Ein Sportschütze mit acht Waffen auf zwei Waffenbesitzkarten konnte auf Anforderung der Behörde sein fortbestehendes Bedürfnis nicht belegen. Vorgelegt wurden nur allgemeine Bescheinigungen über Vereinstätigkeit als Schießleiter und Standaufsicht, keine waffenbezogenen Trainingsnachweise. Das VG Darmstadt bestätigte den Widerruf beider Waffenbesitzkarten in der Sache, beanstandete aber die Vollzugsanordnung: Die Frist zur Waffenüberlassung war zu kurz bemessen und das angedrohte Zwangsmittel nicht hinreichend konkret benannt.
Sachverhalt
Der Kläger war Inhaber zweier Waffenbesitzkarten (ausgestellt 1990 und 2004) mit insgesamt acht eingetragenen Waffen und gleichzeitig 1. Vorsitzender seines Schießsportvereins. Der Landrat des Beklagten forderte ihn im November 2015 auf, das Fortbestehen seines waffenrechtlichen Bedürfnisses durch Nachweis regelmäßiger Schießsportausübung zu belegen. Der Kläger legte eine Bescheinigung mehrerer Vereinstrainer vor, wonach er “regelmäßig als Schießleiter tätig” gewesen sei und “regelmäßig am Training teilgenommen” habe, sowie eine Bestätigung, er sei durchschnittlich an vier Tagen pro Woche in der Schießanlage gewesen. Beide Bescheinigungen ließen offen, was der Kläger dort konkret getan und mit welchen Waffen er tatsächlich geschossen hatte. Mit Bescheid vom 24.02.2016 widerrief die Behörde beide Waffenbesitzkarten, ordnete die Rückgabe binnen vier Wochen nach Rechtskraft an und drohte für den Fall der Nichtbefolgung sowohl bezüglich der Karten als auch bezüglich der Waffen selbst Zwangsgeld bzw. Sicherstellung, Einziehung und Verwertung an. Der Kläger erhob nach erfolglosem Widerspruch Klage und verwies unter anderem auf seine Teilnahme an der Deutschen Meisterschaft 2016, bei der er den fünften Platz erreichte.
Entscheidung
Das VG Darmstadt gab der Klage nur teilweise statt: Der Widerruf der Waffenbesitzkarten selbst war rechtmäßig, einzelne Vollzugsanordnungen waren es nicht.

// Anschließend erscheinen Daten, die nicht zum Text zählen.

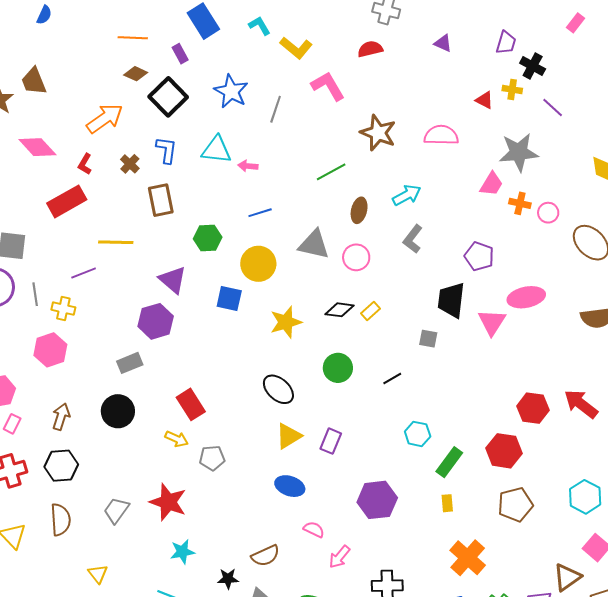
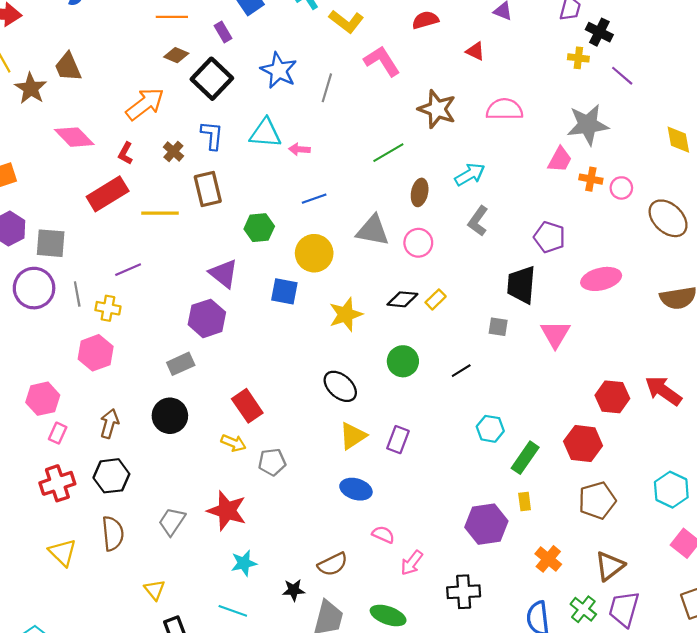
red triangle: (484, 100) -> (475, 51), moved
yellow line: (116, 242) -> (160, 213), moved
pink triangle: (492, 322) -> (555, 334), moved
purple hexagon: (377, 500) -> (486, 524), moved
orange cross: (468, 558) -> (548, 559), size x0.7
brown triangle: (567, 577) -> (610, 566), moved

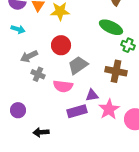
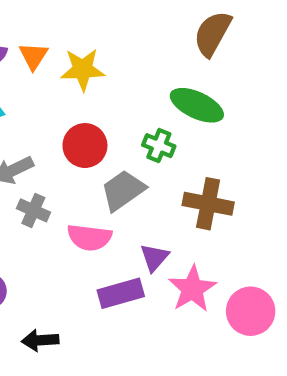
green cross: (128, 45) -> (159, 146), moved
purple triangle: (92, 95) -> (154, 257), turned -40

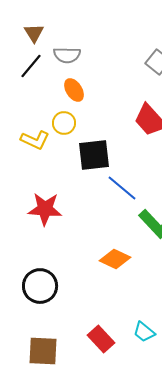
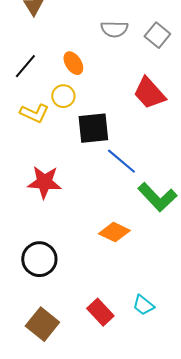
gray semicircle: (67, 55) -> (114, 29), moved
black line: (31, 66) -> (25, 66), moved
brown square: (43, 351) -> (42, 324), turned 36

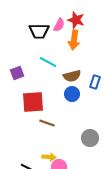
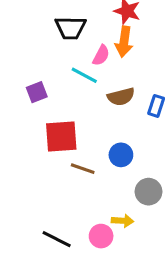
pink semicircle: (59, 25) -> (101, 55), moved
blue circle: (72, 94) -> (121, 155), moved
yellow arrow: (49, 157) -> (122, 221), moved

- Maßgeblicher Zeitpunkt. Bei der Beurteilung des Widerrufs ist auf den Zeitpunkt des Widerspruchsbescheids abzustellen (BVerwG, Urteil vom 16.05.2007, 6 C 24/06); spätere Aktivitäten des Klägers, etwa eine weitere Meisterschaftsteilnahme 2017, bleiben unberücksichtigt.
- Rechtsgrundlage. § 45 Abs. 2 Satz 1 WaffG verpflichtet zum Widerruf, wenn nachträglich Tatsachen eintreten, die zur Versagung hätten führen müssen - hier der Wegfall des Bedürfnisnachweises nach § 4 Abs. 1 Nr. 4, § 4 Abs. 4 Satz 3 WaffG.
- Bedürfnis muss dauerhaft fortbestehen, nicht nur bei Ersterwerb. Sportschützen müssen die für die Ersterteilung erforderliche regelmäßige schießsportliche Aktivität auch in den Folgejahren nachweisen (ebenso HessVGH, Beschluss vom 21.03.2019, 4 A 2355/17.Z; VG Aachen, Urteil vom 29.09.2007, 6 K 1730/06). Das folgt aus § 14 Abs. 1 Satz 1 WaffG (“Erwerb und Besitz”) sowie aus § 15 Abs. 1 Nr. 7 Buchst. b WaffG, der den Schießsportvereinen eine fortlaufende Dokumentationspflicht über die Trainingsaktivität ihrer Mitglieder auferlegt.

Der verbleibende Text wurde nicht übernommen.